Open hhoughgg opened 2 years ago
Hello @hhoughgg, thanks for starting this conversation!
Would this code snippet be helpful to highlight how to write struct values to a parquet buffer?
rows := []ParquetTestSchemaObj{
...
}
buffer := parquet.NewGenericBuffer[ParquetTestSchemaObj]()
buffer.Write(rows)
Edit: Are you suggesting to use multiple buffers? Perhaps I can just pull the columns out of each one and concat them into a final buffer? The struct type is build with reflection so in my case I won't have the actual type for generics.
Ah sorry I think my explanation was poor. I have some structs I want to write as parquet group type (multiple columns) along with other columns that are just for example int64 etc. I have some custom types that can be written directly and others that cannot such as MyCustomColumn3.
The below columns would all end up as one parquet file
MyCustomColumn1 []int64 MyCustomColumn2 []string MyCustomColumn3 []struct{ A string B int }
I would have a parquet column buffer after schemaOf of 4 columns but I only have three columns in this case. Is there some existing function to convert MyCustomColumn3 into the two columns I need to write? My assumption was that the row/struct writer has some deconstruction columns that will convert []struct to multiple columns.
I am trying to write parquet files column by column. I was before writing row by row using structs.

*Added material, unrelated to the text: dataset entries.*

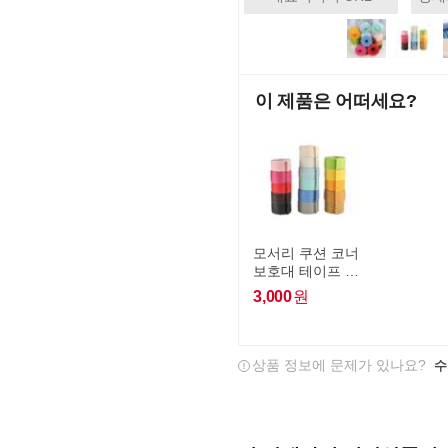
이 제품은 어떠세요?
모서리 쿠션 코너
보호대 테이프 모
서리쿠션
3,000
원
상품 정보에 문제가 있나요?
수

For situations where there are nested structs I saw that the row write will run the deconstruct function to get []parquet.Value to build the nested rows. These functions all look to be private unless I am missing something? Right now my data looks like []Struct{} or [][]Struct for the column.
Does it make sense to have some of these public as in my use case I will have to convert to structs manually anyway since the data is like that already. It would be easier to just look for situations where the column is a struct and then convert to [][]Parquet.Value or something similar and write each one. Obviously the performance benefit is lost but seems ok when its only 1 column of say 20. Hopefully I am not misunderstanding how this works!